祭囃子の夜④
「……自分で言いだしたけど……いざ見るとなんだかモヤモヤするわ……」
水生は小さく溜息を吐いた。手には二人分のアイスクリーム。自分と陽給の分だ。
2人きりにさせようという作戦だったのに、残るは虚しさばかり。
金魚すくいで負けたとか、陽給がドキドキしないとか、火動が行動しないとかではない。
2人が仲良くしているのを見るのが、悲しくなってきただけだ。
手元のアイスクリームを見る。
陽給と初めて一緒に食べたのは、アイスクリームだった。
小学校に上がりたての頃。占いが好きだった水生は、いつの間にかクラスから浮いていた。占いが得意で好きなのは水面緒家の宿命。浮いてしまうのは水面緒家に生まれたものの誇り。そう思っていたが、内心はちょっぴり、友達が欲しかった。

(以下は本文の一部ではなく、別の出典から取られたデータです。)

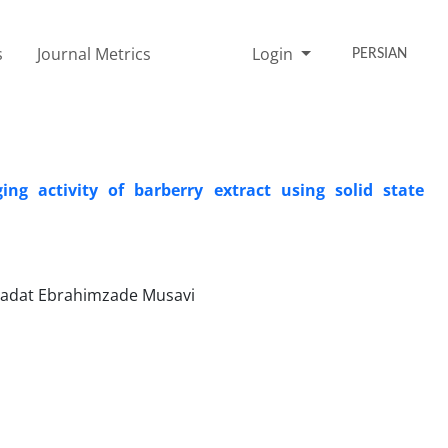
s
Journal Metrics
Login
PERSIAN
g activity of barberry extract using solid state
sadat Ebrahimzade Musavi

クラス中から不気味と噂される中、手を差し伸べてくれたのが陽給だった。
「いっしょにアイスたべよう!」
陽御崎家に上がらせてもらって、1つのアイスをはんぶんこして食べた。気持ちがいいから縁側で食べよ、と縁側に出たら、初夏の日差しで溶けた。そんなトラブルも初めての経験で。

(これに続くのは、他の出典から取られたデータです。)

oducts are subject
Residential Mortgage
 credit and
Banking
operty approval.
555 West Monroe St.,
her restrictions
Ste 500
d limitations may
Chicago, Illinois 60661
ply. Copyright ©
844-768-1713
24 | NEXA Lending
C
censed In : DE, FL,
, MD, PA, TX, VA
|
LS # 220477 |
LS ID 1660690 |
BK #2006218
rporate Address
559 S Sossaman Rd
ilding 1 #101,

せっかくもらったアイスが溶けたことに水生は焦ったが、陽給は「とけた―!」と心底楽しそうに笑っていた。見ているとなんだか水生までおかしくなって、2人でバニラジュースになったアイスを飲み合いっこした。
……数年経っても色褪せない、一生の思い出だ。
そんな女の子が、自分から離れていく。
「あたしが男の子だったら、絶対告白してるのに……」
男だったら結婚したいと思ったのは、12歳の頃だ。
失恋というものにぶち当たったのも、12歳の時だ。
修学旅行で同じ班、同じ部屋になり、水生と陽給は布団を並べていた。陽給はもちろん、同室の女子たちは大はしゃぎ。他愛ないおしゃべりは、誰と付き合いたいかの恋愛トークに突入していた。
「陽給ちゃん、結婚するなら男の人? 女の人?」
(!!!)
同室の女子にとっては無邪気な質問。しかし水生にとってすさまじく重要な問題だった。
息を飲みながら陽給の回答を待ち。
「えー? どっちかというと男の人かな?」
という一言でぶちのめされた。
その後はよく覚えていない。けれど最終的な結論は、せめて陽給の恋路を応援しようということだった。
初めて話しかけてくれた時の、笑顔。曇らせたくない。好きな人ができたのに妨害されたら、間違いなく笑顔は曇ってしまうだろう。そんなの、水生が一番よく知っている。
そう、思ったが。
いざ目にすると、結構堪えるものである。